The Seven Dirty Words of IT23 Jun 2013
When you are thinking about IT often the first thought is hardware or software - some server in a backroom or a mission-critical application. When we speak of these important issues, critical processes, data integrity and security it is often in terms of software bugs, mean time between failure and other factors.
Today I’d like to bring up one area of IT that is often overlooked - the very language that we use. The words we choose to describe situations often have more of a “framing effect” than we’d like to admit.
The following list is my accumulation of what I’ve believe to be some of the dirtiest words in IT.
“Probably” comes first on the list because I feel it is the most dangerous. It’s so subtle that it slips into conversation imperceptible, however its effect is detrimental to the logical process needed to evaluate a situation. Often this is used when we are “reasonably certain” that a problem has been solved. The problem with this statement is that it short-circuits the logical process as “probably” always comes across as meaning “certainly”.
When we hear the word “probably” it can ring through with a certain air of assurance. We are placing our trust in the speaker that their experience and judgment is leading them to this conclusion and it is just a matter of formality to “prove” the circumstances. And herein lies the trap…
Why did we not just go the final 10% and prove conclusion is correct?
This is logical laziness!
True, there are circumstance that we cannot prove our assumptions - perhaps the necessary data is unavailable or the circumstances cannot be reproduced. We make our best guess and move on with life.

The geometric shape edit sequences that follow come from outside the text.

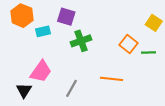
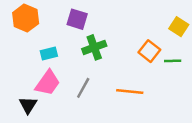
cyan rectangle: (43, 31) -> (49, 54), moved
gray line: (71, 88) -> (83, 88), moved

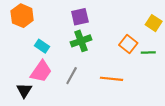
purple square: (77, 19) -> (80, 17), moved, turned -30
cyan rectangle: (49, 54) -> (42, 46), turned 48

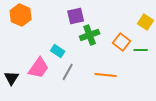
green cross: (81, 41) -> (90, 35), moved
cyan rectangle: (42, 46) -> (58, 51), moved
black triangle: (24, 90) -> (12, 78), moved

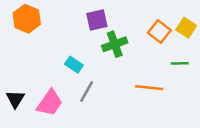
orange square: (122, 42) -> (159, 31), moved
pink trapezoid: (39, 68) -> (50, 103), moved
orange line: (106, 75) -> (149, 88), moved

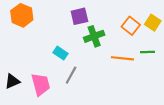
orange line: (149, 88) -> (122, 58), moved
black triangle: (15, 99) -> (12, 81), turned 35
pink trapezoid: (50, 103) -> (41, 84), turned -50

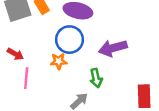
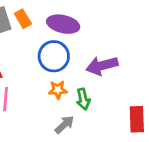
orange star: (59, 61) -> (58, 90), moved

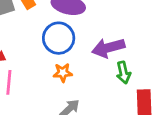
green arrow: (83, 99) -> (123, 73), moved

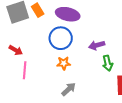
purple arrow: (108, 48) -> (97, 45), size x0.7

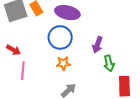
purple arrow: (97, 45) -> (97, 45), turned -56

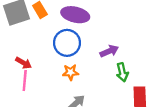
purple arrow: (97, 45) -> (109, 51), turned -133
red arrow: (13, 50) -> (24, 63), moved

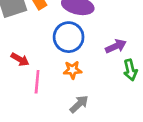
pink line: (25, 80) -> (37, 82), moved

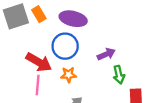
red arrow: (20, 59) -> (39, 62), moved, size x1.6

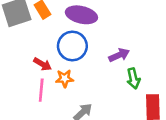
red arrow: (39, 62) -> (43, 64), size x0.6
orange star: (69, 75) -> (65, 78), moved

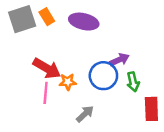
blue circle: (72, 46) -> (103, 76), moved
red arrow: (43, 64) -> (47, 68), size x1.6

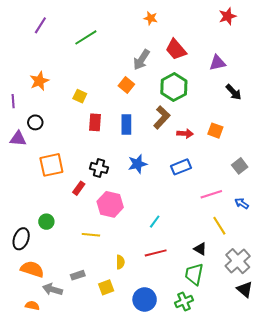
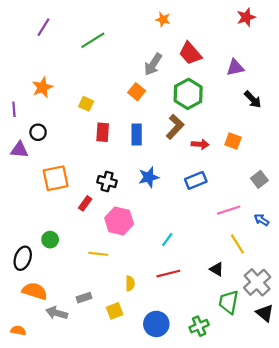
green trapezoid: (194, 274) -> (229, 302), moved
orange semicircle: (32, 306) -> (18, 331), moved

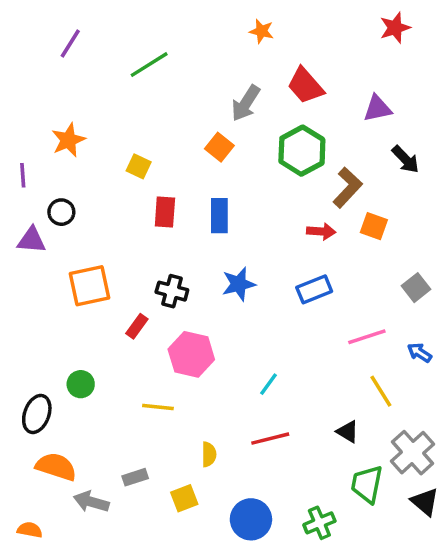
brown L-shape: (175, 127) -> (348, 187), moved

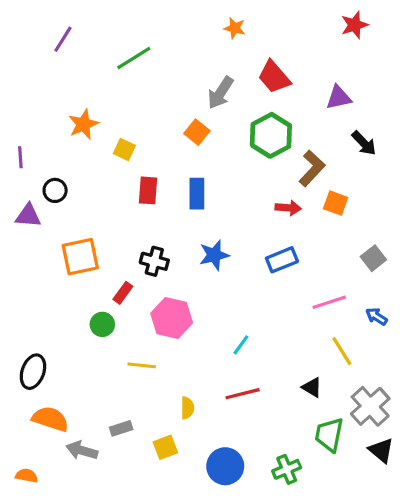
orange star: (68, 140) -> (83, 124), moved
green circle: (81, 384) -> (102, 324), moved

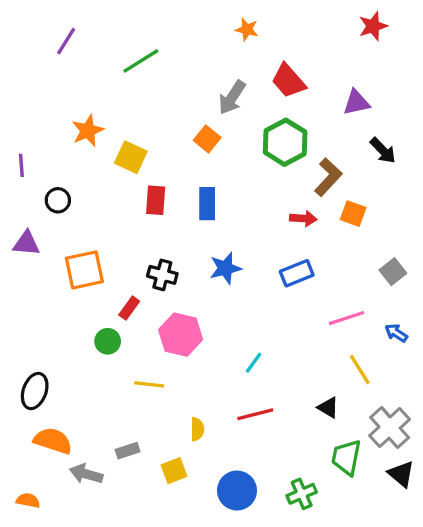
yellow square: (124, 149) -> (131, 157), size x1.4
purple triangle: (28, 216) -> (26, 243), moved

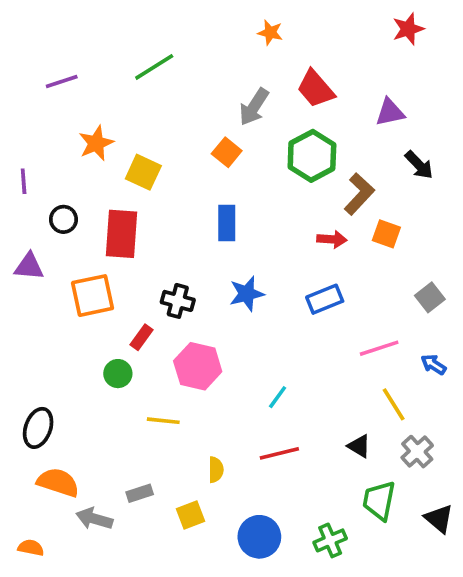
purple line: (66, 41) -> (62, 81), moved, turned 40
red rectangle: (156, 200) -> (122, 234), moved, size x1.5
gray cross: (390, 428) -> (417, 452), moved, size x0.7

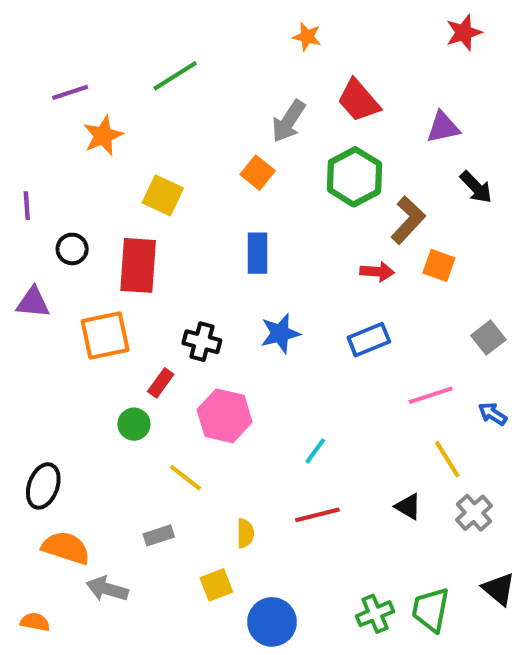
orange star: (96, 143) -> (103, 136), moved
yellow line: (163, 421) -> (185, 478), turned 32
gray rectangle: (140, 493) -> (159, 535), moved
green trapezoid: (379, 501) -> (431, 610), moved
blue circle: (259, 537) -> (272, 622), moved

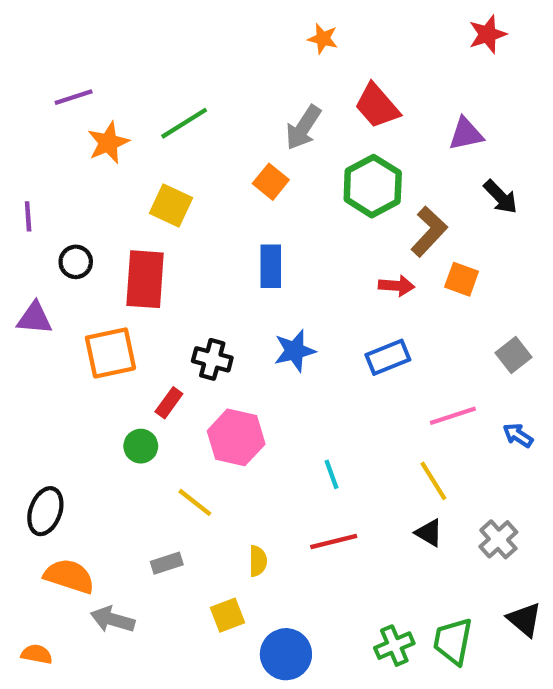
green line: (175, 76) -> (184, 123), moved
cyan line: (315, 451) -> (331, 474), turned -56
yellow line: (447, 459) -> (433, 481), moved

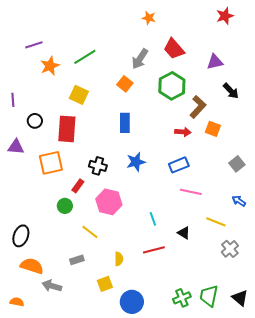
pink line: (453, 416) -> (191, 192), moved, turned 30
yellow line: (433, 481) -> (216, 222), moved, turned -36
black triangle: (429, 533) -> (184, 233), moved
black triangle: (524, 620) -> (240, 298), moved

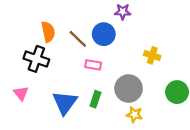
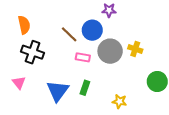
orange semicircle: (48, 32) -> (24, 25), moved
gray circle: (129, 89) -> (110, 51), moved

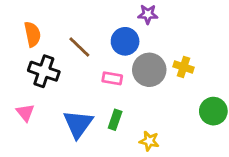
brown line: (69, 34) -> (79, 47), moved
yellow star: (120, 101) -> (149, 141), moved

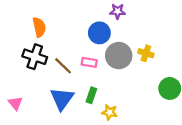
orange semicircle: (32, 34) -> (39, 27), moved
brown line: (79, 47) -> (63, 66), moved
pink triangle: (25, 113) -> (15, 103), moved
yellow star: (149, 141) -> (110, 112), moved

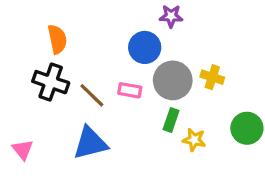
green rectangle: (91, 95) -> (171, 120), moved
blue triangle: (62, 99) -> (90, 143), turned 40
yellow star: (110, 112) -> (194, 140), moved

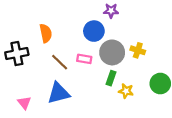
orange semicircle: (57, 39) -> (46, 33), moved
black cross: (51, 82) -> (17, 54), moved, turned -30
pink triangle: (23, 150) -> (24, 103), moved

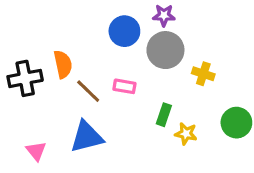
blue circle: (94, 31) -> (124, 31), moved
orange semicircle: (46, 33) -> (63, 64), moved
gray circle: (112, 52) -> (165, 50), moved

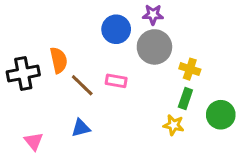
green rectangle: (164, 115) -> (185, 99), moved
blue triangle: (87, 137) -> (81, 128), size x0.6

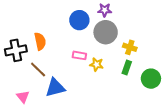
brown line: (82, 85) -> (38, 70), moved
yellow star: (174, 125) -> (97, 64), moved
blue triangle: (81, 128) -> (55, 88), size x1.5

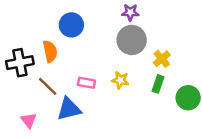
blue circle: (79, 20) -> (71, 25), moved
yellow cross: (130, 47) -> (162, 59), turned 32
pink rectangle: (79, 55) -> (86, 83), moved

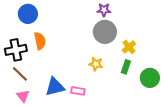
blue circle: (71, 25) -> (28, 14), moved
pink rectangle: (86, 83) -> (78, 91), moved
brown line: (48, 86) -> (20, 74), moved

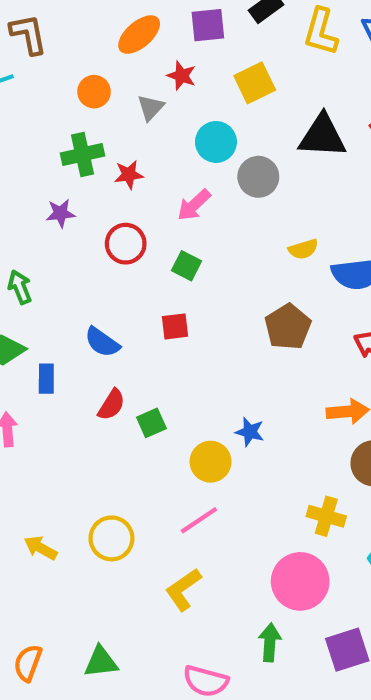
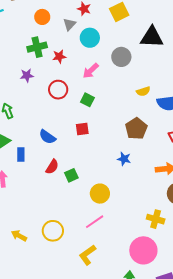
cyan circle: (216, 142) -> (90, 38), moved
blue star: (250, 432) -> (124, 159), moved

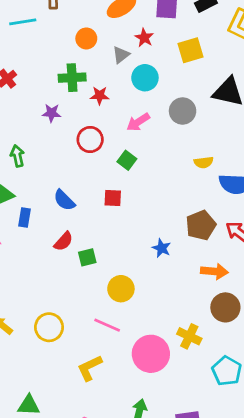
brown pentagon: (136, 129) -> (201, 225), moved
pink line: (95, 222) -> (107, 325), turned 48
pink circle: (143, 250) -> (151, 354), moved

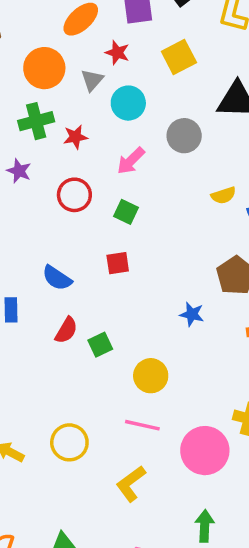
orange circle: (86, 38) -> (44, 68), size x1.5
purple star: (52, 113) -> (19, 171), turned 30

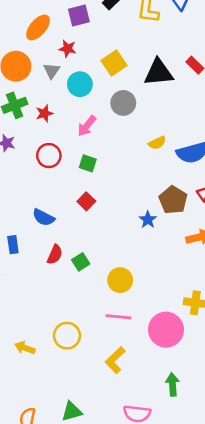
yellow square: (179, 57) -> (114, 63), moved
red square: (118, 263) -> (86, 201), turned -30
blue star: (192, 314) -> (148, 220), moved, turned 30

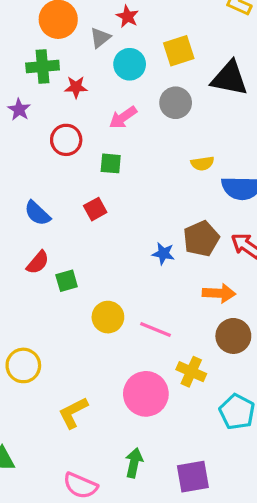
green square: (88, 163) -> (111, 163), turned -30
blue star: (148, 220) -> (163, 254), turned 30
pink line: (118, 317) -> (156, 330), moved

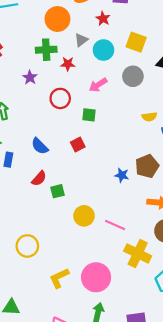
gray triangle: (100, 38) -> (81, 40), moved
yellow square: (179, 51) -> (136, 42), turned 36
yellow cross: (191, 372) -> (138, 253), size x1.4
pink circle: (146, 394) -> (96, 277), moved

Unfortunately, “probably” is used in numerous situations where we can prove our assumptions. One classic example of this is in troubleshooting performance issues. Time and time again what I see the word “probably” used to mask or avoid the dirty work of truly tracing down the root cause of a performance issue. “It’s ‘probably’ Application FooBar, we just installed it yesterday and that’s when the performance issues started”. The best recent anti-example of this I’ve seen ( http://utcc.utoronto.ca/~cks/space/blog/sysadmin/MailProblemAnatomy ) goes to show that if we leave our assumptions at our first gut instinct we will never truly solve the issue.
Just remember “probably” comes from “probability”, so if you are saying something is “probably X” ask yourself what you are basing that opinion on. If you are basing it on a guess what is the harm of proving that assumption is correct?
Though less often spoken, the “never/always” dichotomy is entrenched in the thought process in IT. We are constantly planning for “future proof” systems, adding more drive space than we will “ever need” or building systems so resilient that they will “never” fail.
The root of this problem is that we are building an abstract logical system on top of a substrate that is firmly rooted in real world conditions. Variables such as component failure, unexpected latency and human creativity will continue to add unanticipated exceptions to your Platonic ideal of how a user will interact with your systems.
The key to keep in mind is that if something “never” or “always” happens then it would not need to be stated, it would be an unquestioned expectation. However, if you find yourself stating or thinking “X will never happen” or “Y will always do this” then ask yourself if this is a truism or if you are just taking the mental shortcut of “probably” and if so, what is the true probability?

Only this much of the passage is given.